In order to answer this question, we are going to analyze the provided dataset, containing up to 1.936.758 different internal flights in the US for 2008 and their causes for delay, diversion and cancellation; if any.

The data comes from the U.S. Department of Transportation's (DOT) Bureau of Transportation Statistics (BTS)

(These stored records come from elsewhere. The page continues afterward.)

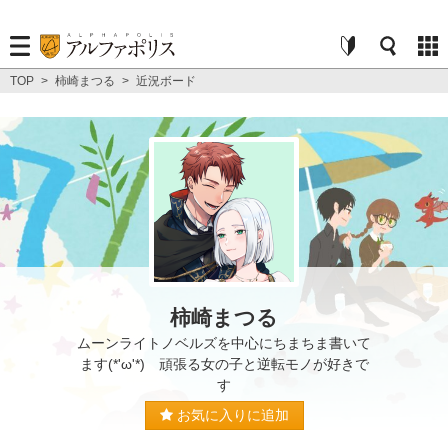
TOP
>
柿崎まつる
>
近況ボード
柿崎まつる
ムーンライトノベルズを中心にちまちま書いて
ます(*'ω'*) 頑張る女の子と逆転モノが好きで
す
お気に入りに追加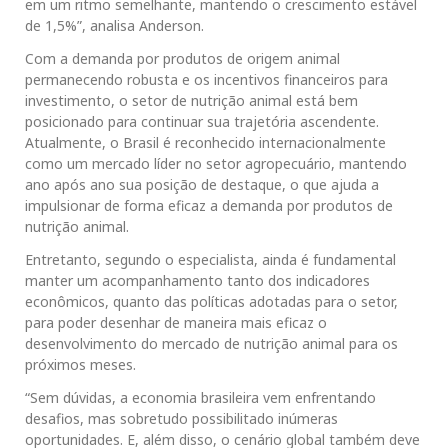
em um ritmo semelhante, mantendo o crescimento estável
de 1,5%”, analisa Anderson.
Com a demanda por produtos de origem animal
permanecendo robusta e os incentivos financeiros para
investimento, o setor de nutrição animal está bem
posicionado para continuar sua trajetória ascendente.
Atualmente, o Brasil é reconhecido internacionalmente
como um mercado líder no setor agropecuário, mantendo
ano após ano sua posição de destaque, o que ajuda a
impulsionar de forma eficaz a demanda por produtos de
nutrição animal.
Entretanto, segundo o especialista, ainda é fundamental
manter um acompanhamento tanto dos indicadores
econômicos, quanto das políticas adotadas para o setor,
para poder desenhar de maneira mais eficaz o
desenvolvimento do mercado de nutrição animal para os
próximos meses.
“Sem dúvidas, a economia brasileira vem enfrentando
desafios, mas sobretudo possibilitado inúmeras
oportunidades. E, além disso, o cenário global também deve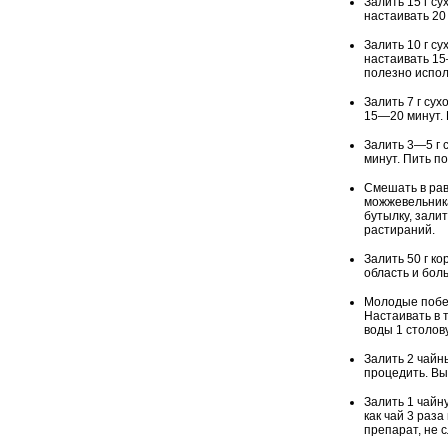
Залить 15 г с
настаивать 20 
Залить 10 г с
настаивать 15
полезно исполь
Залить 7 г су
15—20 минут. 
Залить 3—5 г 
минут. Пить по
Смешать в рав
можжевельника
бутылку, зали
растираний.
Залить 50 г к
область и боль
Молодые побег
Настаивать в 
воды 1 столов
Залить 2 чайн
процедить. Вы
Залить 1 чайн
как чай 3 раз
препарат, не 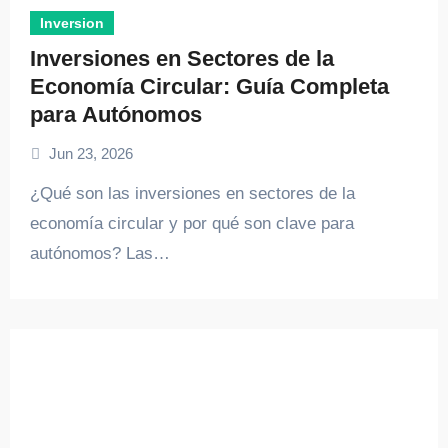
Inversion
Inversiones en Sectores de la
Economía Circular: Guía Completa
para Autónomos
Jun 23, 2026
¿Qué son las inversiones en sectores de la
economía circular y por qué son clave para
autónomos? Las…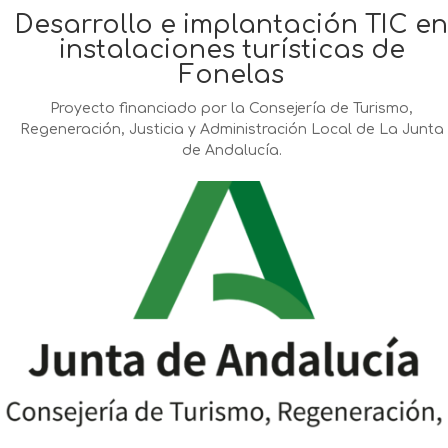
Desarrollo e implantación TIC en
instalaciones turísticas de
Fonelas
Proyecto financiado por la Consejería de Turismo,
Regeneración, Justicia y Administración Local de La Junta
de Andalucía.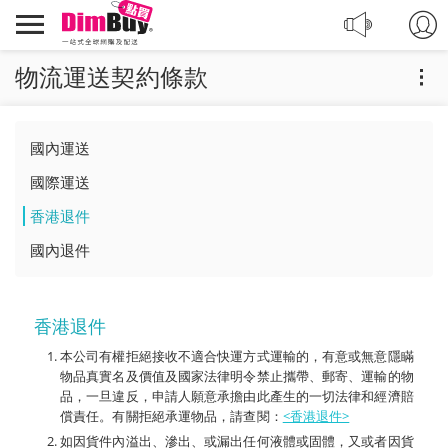
轉
Dimbuy
運,
導
代
航
物流運送契約條款
購,
購
物
國內運送
國際運送
香港退件
國內退件
香港退件
本公司有權拒絕接收不適合快運方式運輸的，有意或無意隱瞞
物品真實名及價值及國家法律明令禁止攜帶、郵寄、運輸的物
品，一旦違反，申請人願意承擔由此產生的一切法律和經濟賠
償責任。有關拒絕承運物品，請查閱：
<香港退件>
如因貨件內溢出、滲出、或漏出任何液體或固體，又或者因貨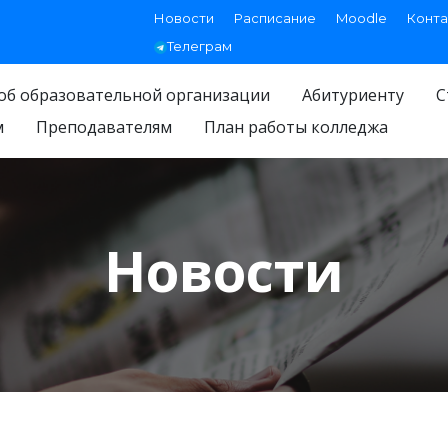
Новости
Расписание
Moodle
Конта
Телеграм
об образовательной организации
Абитуриенту
С
м
Преподавателям
План работы колледжа
Новости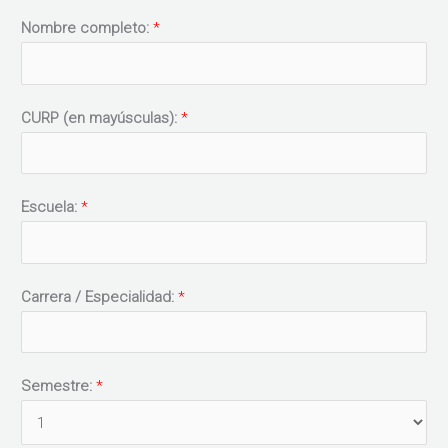
Nombre completo:
*
CURP (en mayúsculas):
*
Escuela:
*
Carrera / Especialidad:
*
Semestre:
*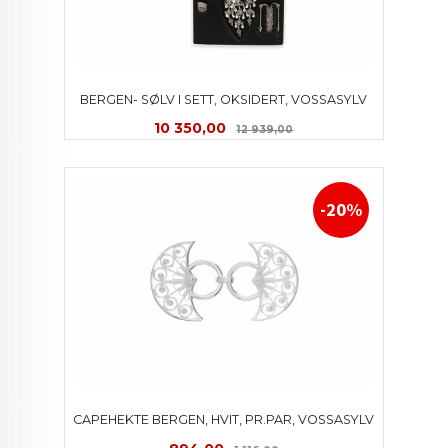
BERGEN- SØLV I SETT, OKSIDERT, VOSSASYLV
Tilbud
Rabatt
10 350,00
12 939,00
-20%
CAPEHEKTE BERGEN, HVIT, PR.PAR, VOSSASYLV
Tilbud
Rabatt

This dataset is composed by the following variables:
1. **Year** 2008
2. **Month** 1
3. **DayofMonth** 1-31
4. **DayOfWeek** 1 (Monday) - 7 (Sunday)
5. **DepTime** actual departure time (local, hhmm)
6. **CRSDepTime** scheduled departure time (local, hhmm)
7. **ArrTime** actual arrival time (local, hhmm)
8. **CRSArrTime** scheduled arrival time (local, hhmm)
9. **UniqueCarrie**r unique carrier code
10. **FlightNum** flight number
11. **TailNum** plane tail number: aircraft registration, unique aircraft identifier
12. **ActualElapsedTime** in minutes
13. **CRSElapsedTime** in minutes
14. **AirTime** in minutes
15. **ArrDelay** arrival delay, in minutes: A flight is counted as "on time" if it operated less than 15 minutes later the scheduled time shown in the carriers' Computerized Reservations Systems (CRS).
16. **DepDelay** departure delay, in minutes
17. **Origin** origin IATA airport code
18. **Dest** destination IATA airport code
19. **Distance** in miles
20. **TaxiIn** taxi in time, in minutes
21. **TaxiOut** taxi out time in minutes
22. **Cancelled** *was the flight cancelled
23. **CancellationCode** reason for cancellation (A = carrier, B = weather, C = NAS, D = security)
24. **Diverted** 1 = yes, 0 = no
25. **CarrierDelay** in minutes: Carrier delay is within the control of the air carrier. Examples of occurrences that may determine carrier delay are: aircraft cleaning, aircraft damage, awaiting the arrival of connecting passengers or crew, baggage, bird strike, cargo loading, catering, computer, outage-carrier equipment, crew legality (pilot or attendant rest), damage by hazardous goods, engineering inspection, fueling, handling disabled passengers, late crew, lavatory servicing, maintenance, oversales, potable water servicing, removal of unruly passenger, slow boarding or seating, stowing carry-on baggage, weight and balance delays.
26. **WeatherDelay** in minutes: Weather delay is caused by extreme or hazardous weather conditions that are forecasted or manifest themselves on point of departure, enroute, or on point of arrival.
27. **NASDelay** in minutes: Delay that is within the control of the National Airspace System (NAS) may include: non-extreme weather conditions, airport operations, heavy traffic volume, air traffic control, etc.
28. **SecurityDelay** in minutes: Security delay is caused by evacuation of a terminal or concourse, re-boarding of aircraft because of security breach, inoperative screening equipment and/or long lines in excess of 29 minutes at screening areas.
29. **LateAircraftDelay** in minutes: Arrival delay at an airport due to the late arrival of the same aircraft at a previous airport. The ripple effect of an earlier delay at downstream airports is referred to as delay propagation

Read the CSV file using Spark's default delimiter (","). The first line contains the headers so it is not part of the data. Hence we set the header option to true.

In [5]:
flightsDF = spark.read.option("inferSchema", "true").option("header", "true").csv("flights_jan08.csv")
airportsDF = spark.read.option("inferSchema", "true").option("header", "true").csv("Airports.csv")
flightsDF.cache()
airportsDF.cache()

DataFrame[IATA_CODE: string, LINK: string, LOCATION: string, TYPE: string, NAME: string, TERMINALS: int, RUNWAYS: int, BUILD_DATE: int, CITY_POPULATION: int]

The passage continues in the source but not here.